What first drew me to CSA farming was the A. Specifically Autumnal Agriculture. I spent October 2000 and October 2002 in Purcellville Virginia working at Potomac Vegetable Farms. While heavy, humid July can easily dampen the romantic farming spirit, crisp, quiet Octobers are awesome. Farming, bedecked in glowing, golden Autumn colors, most feels like the idyll of Eden. The slow and deliberate sun sends once-numb fingers unbuttoning and stripping off layers. Great Summer efforts turn black from the first frosty night, retiring into the abyss to emerge in another lifetime. With the fallen annual successes also falls pride. One must stand humble and amazed before the whirring wheel of life to death. The earth is soft and sweet, settling into its seeming Winter slumber. Still tired at the end of the day—which comes so much sooner—I can see nothing so beautiful as the gift of farm and food.
The farming pursuit is full of purpose; you do not have to eat Rally’s, but you do have to eat. Fostering life that wants to live is also ennobling and enlightening; at work are great mysteries and, though the cycles spin round and round, always in abundance are surprises. Although our culture prefers to portray farmers as simpleminded and uncivilized, I have come to know many farmers as deep, creative thinkers, masters of ingenuity, deft managers of spontaneity, encyclopedias of diverse knowledge, modestly melding in with the marvels of the world.
Already allured by good work that challenges body, mind, and soul, I next discovered the equally enriching Community aspect of CSA. In Silt, Colorado, I worked at Peach Valley CSA Farm for the 2004 growing season. Whereas PVF in Virginia was 20 acres of produce and numerous full-time workers through the Summer, PVF Colorado was a single couple and a single apprentice, me. From Ken and Gail Kuhns of Peach Valley, I learned (among many other things) that small is, in fact, a superlative. Over the course of 25 years, the Kuhns’ farm had become a hub of good energy, a loving institution in the community, rippling its positive way through the Rocky Mountains. Working shares, who loved the farm, brought their children, who loved the farm and its strawberries. I could see nothing more important than generations of children growing up in and being nourished by the Kuhns’ embrace. Imagine 10 million farms blessing all our babies with wholesome food and good roots, a place to belong.
(The S in CSA is seems to be less defined. Shared/Supported/Smiling/Sustained/Shaped. What is your preferred S-word?)
I could see then no higher calling than CSA farmer, and so, seven years into A Place on Earth CSA, I still aspire to be one. Perhaps I will go to the grave still feeling like something of an imposter as a farmer. But I do see small signs sometimes that I am headed in the right direction. This past Tuesday, I was packing CSA boxes with one of our working shares, Ben, and his 3-year old daughter, Bailey. Over the last 7 years, we have had very few visits from young children, aside from potlucks. But twice in the last week we have had a brilliant toddler mind in our midst. Ben and Bailey were bagging tomatoes—a simple, mundane task that happens twice a week. But this time it was different. Each tomato was special and deliberately counted. Certain tomatoes looked like hotdogs and each one needed a gentle reminder, “Gentle.”

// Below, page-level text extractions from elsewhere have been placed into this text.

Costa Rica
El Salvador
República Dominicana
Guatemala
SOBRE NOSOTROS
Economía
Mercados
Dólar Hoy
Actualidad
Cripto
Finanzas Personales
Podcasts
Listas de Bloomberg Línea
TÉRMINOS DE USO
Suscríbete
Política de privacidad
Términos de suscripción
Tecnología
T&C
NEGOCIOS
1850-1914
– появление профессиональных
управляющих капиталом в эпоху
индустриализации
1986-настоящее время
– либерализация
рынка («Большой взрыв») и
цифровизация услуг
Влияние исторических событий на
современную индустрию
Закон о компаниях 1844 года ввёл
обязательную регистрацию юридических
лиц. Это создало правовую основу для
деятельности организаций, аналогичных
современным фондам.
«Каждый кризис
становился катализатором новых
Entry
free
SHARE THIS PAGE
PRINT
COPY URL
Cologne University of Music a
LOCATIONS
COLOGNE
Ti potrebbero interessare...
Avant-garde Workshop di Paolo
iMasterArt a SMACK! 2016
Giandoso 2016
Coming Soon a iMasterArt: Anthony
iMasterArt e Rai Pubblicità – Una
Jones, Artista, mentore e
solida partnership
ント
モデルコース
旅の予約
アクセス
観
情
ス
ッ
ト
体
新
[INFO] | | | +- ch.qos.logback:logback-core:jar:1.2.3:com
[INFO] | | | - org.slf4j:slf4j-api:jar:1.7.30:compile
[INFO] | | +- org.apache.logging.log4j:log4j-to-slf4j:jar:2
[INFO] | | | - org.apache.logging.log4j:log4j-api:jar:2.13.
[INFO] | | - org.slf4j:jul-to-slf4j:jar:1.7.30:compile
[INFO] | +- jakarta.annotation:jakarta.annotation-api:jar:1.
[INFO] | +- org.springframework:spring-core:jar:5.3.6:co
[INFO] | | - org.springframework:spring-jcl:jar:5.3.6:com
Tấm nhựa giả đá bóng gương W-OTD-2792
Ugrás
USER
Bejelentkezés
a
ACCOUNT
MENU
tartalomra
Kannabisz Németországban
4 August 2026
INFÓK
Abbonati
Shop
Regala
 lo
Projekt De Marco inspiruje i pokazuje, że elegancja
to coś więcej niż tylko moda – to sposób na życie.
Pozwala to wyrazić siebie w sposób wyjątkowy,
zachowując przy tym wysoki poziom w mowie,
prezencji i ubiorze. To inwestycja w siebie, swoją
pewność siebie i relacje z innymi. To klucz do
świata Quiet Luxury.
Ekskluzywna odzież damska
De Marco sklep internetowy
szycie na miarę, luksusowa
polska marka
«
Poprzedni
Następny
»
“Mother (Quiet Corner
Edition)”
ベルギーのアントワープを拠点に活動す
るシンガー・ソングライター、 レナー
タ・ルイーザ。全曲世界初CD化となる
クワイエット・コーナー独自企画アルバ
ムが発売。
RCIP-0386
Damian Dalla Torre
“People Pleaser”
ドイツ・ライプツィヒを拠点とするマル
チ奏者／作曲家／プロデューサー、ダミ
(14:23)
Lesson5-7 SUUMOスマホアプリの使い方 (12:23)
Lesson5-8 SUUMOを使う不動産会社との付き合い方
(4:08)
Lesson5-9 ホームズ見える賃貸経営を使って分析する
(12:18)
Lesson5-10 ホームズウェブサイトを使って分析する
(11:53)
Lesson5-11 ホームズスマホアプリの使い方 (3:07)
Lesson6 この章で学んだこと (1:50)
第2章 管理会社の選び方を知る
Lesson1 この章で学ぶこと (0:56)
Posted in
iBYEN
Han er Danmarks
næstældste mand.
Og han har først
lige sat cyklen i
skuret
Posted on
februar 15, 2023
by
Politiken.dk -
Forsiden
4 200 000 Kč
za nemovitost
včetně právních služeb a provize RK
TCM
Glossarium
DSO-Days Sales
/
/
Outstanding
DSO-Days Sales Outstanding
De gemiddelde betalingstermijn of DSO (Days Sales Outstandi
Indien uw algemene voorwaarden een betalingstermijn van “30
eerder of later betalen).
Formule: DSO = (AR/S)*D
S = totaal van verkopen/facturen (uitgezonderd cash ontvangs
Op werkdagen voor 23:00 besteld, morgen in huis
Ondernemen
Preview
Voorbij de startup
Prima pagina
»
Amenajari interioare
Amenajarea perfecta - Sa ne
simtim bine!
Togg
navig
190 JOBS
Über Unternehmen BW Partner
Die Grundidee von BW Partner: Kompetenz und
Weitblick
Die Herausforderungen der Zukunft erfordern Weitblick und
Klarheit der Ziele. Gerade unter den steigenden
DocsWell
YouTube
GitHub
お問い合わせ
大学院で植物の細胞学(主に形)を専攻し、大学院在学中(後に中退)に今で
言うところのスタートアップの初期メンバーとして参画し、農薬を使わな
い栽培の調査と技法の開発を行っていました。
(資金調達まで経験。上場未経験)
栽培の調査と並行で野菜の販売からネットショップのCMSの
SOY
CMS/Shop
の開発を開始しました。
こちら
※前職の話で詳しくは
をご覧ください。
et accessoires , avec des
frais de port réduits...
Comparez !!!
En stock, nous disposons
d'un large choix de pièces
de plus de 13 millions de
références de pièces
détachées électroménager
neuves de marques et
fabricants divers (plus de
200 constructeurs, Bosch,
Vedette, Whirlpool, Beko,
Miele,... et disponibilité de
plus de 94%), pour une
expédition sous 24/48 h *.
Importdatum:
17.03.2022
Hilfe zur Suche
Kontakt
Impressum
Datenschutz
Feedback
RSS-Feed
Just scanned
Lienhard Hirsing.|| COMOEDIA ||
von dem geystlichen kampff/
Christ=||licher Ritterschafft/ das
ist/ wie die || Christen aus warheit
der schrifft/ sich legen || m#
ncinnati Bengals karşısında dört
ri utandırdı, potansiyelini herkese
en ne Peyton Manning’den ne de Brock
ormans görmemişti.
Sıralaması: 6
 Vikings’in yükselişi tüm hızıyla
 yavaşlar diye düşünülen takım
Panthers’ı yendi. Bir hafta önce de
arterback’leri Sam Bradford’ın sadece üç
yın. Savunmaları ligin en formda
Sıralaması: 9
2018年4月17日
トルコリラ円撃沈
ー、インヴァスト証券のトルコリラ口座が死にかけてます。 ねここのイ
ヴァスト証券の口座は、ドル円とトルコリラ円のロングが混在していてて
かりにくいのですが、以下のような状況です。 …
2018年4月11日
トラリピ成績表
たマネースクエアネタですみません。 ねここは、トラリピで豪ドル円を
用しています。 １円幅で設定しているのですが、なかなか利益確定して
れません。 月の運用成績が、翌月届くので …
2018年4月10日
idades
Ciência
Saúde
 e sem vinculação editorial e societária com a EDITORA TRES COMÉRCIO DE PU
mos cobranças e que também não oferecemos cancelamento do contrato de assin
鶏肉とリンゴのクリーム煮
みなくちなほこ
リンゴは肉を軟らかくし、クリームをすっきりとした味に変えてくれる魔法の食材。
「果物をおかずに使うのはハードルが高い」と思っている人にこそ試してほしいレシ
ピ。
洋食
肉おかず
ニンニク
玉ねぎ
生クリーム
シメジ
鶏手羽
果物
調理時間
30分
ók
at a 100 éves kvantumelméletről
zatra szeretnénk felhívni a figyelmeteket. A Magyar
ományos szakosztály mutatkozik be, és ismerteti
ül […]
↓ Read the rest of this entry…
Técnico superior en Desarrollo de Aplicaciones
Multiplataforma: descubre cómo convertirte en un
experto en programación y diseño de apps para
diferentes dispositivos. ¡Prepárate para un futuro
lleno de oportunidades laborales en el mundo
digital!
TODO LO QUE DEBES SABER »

But what I heard several times that really caught my ear, that made my day, that made me feel that something even more important that food producing was going on, was. “This is fun.” Hardly any adult would ever utter such a thing. But come to think of it, I thought and think, this is fun. This is what I want to sustain. When we share good work and good food, feel purposeful and invigorated, problem-solve and smile-make, we are living up to the spirit of CSA. Whatever the dire straits in the manic world around, we have found some common ground and are sowing a few good seeds for the future.
New chicks
Six of the last seven Februarys we have received a box of beeping, day-old chicks. They brave the bitter cold under a heat lamp. This past Winter they arrived just in time for the coldest night of the year, and we lost three that first night. Every year a few hens feel the call and, rather than dropping an egg and being on their way, decide to sit on those eggs and turn them into chicks. Always before we have taken a few pecks to the hand and gathered the eggs out from underneath them.
This year, however, we let one go the distance. Although most of the eggs she sat on were apparently unfertilized, two of them were most certainly fertilized, and are now about two weeks old and as attached to their mama as Clark is to his. It has been a wonder to watch their lives unfold in the natural order. Mom keeps them warm and scratches through the ground until she finds the perfect food for them. She flies off the handle if the chicks appear endangered and goes berserk if she is momentarily separated.
This may do nothing to replace the chickens we lost earlier this Summer. The chicks may both be roosters and never lay an egg. But they have taught us a lot already, and, who knows, maybe they will fertilize the next batch.
Crop Update
I am determined to refrain from reciting my numerous failures in this newsletter. An updated casualty report will appear next time.
Potluck Reminder
We’re a couple of weeks away from the Autumn Potluck (Saturday, September 24, 3 pm til ??). We hope you’ll mark your calendars and plan on joining us to celebrate the gifts of this season. See you soon!